"Checking in early?" the young woman behind the counter asked as I stepped inside. I nodded, and she offered a sympathetic smile. "You're not alone. Seems like a rough one."

I pulled my pass card out of my wallet, pressing it to the scanner.

"Welcome back, Hannah," she said. "Room 1630 is ready for you. Need anything before the morning meal?"

"No, thank you."

"Have a nice night."

I pressed my lips together to keep from screaming, and breathed the carefully balanced sterile air of the shelter to help cleanse my lungs of the lingering tickle of that man's scent. The elevators were silent, waiting on the ground floor. No one who checked in early would be out of their rooms for at least a couple days. I rode up, listening to the jangle of machinery, the steady beep of passing floors.

I'd stayed in the shelter for my first month after being turned, adjusting to my newly heightened senses in an environment built for them. There was a comfort to returning every month, and also heartache. I was this creature now, not Hannah.
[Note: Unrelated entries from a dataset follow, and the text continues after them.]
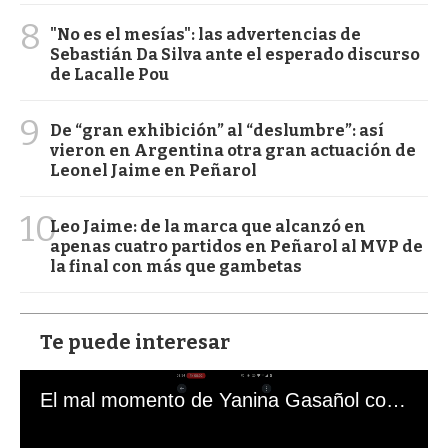
8
"No es el mesías": las advertencias de
Sebastián Da Silva ante el esperado discurso
de Lacalle Pou
9
De “gran exhibición” al “deslumbre”: así
vieron en Argentina otra gran actuación de
Leonel Jaime en Peñarol
10
Leo Jaime: de la marca que alcanzó en
apenas cuatro partidos en Peñarol al MVP de
la final con más que gambetas
Te puede interesar
El mal momento de Yanina Gasañol con un hincha argentino en "Subrayado"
The sixteenth floor was quiet, and I used my card again at the door to my room. I paused on the threshold, door open. The room smelled like me, my beast. Sweat and blood, but something warm and familiar too, comforting at this time of the month. I stepped inside and didn't bother turning on the light, the beam from the hall growing narrow as the door swung shut.

Open closet to the right, bathroom to the left, my nest of cushions and blankets around the corner, the rest of the room open, room to pace and growl and howl. I left my coat on and walked to the nest, sinking down to my knees, sucking in lungfuls of my own scent. It was safe here, but barren too, more like a jail cell than a shelter.

There had to be something better than this.

CHAPTER 3

Rafe

I stretched my wings slowly, grimacing at the ache in the joint on the right wing. I was getting too old for being thrown around. I'd be healed in the next couple of days, as long as I didn't have another appointment like last night's, but it seemed like more often than not, I was walking out of work with a wing sprain.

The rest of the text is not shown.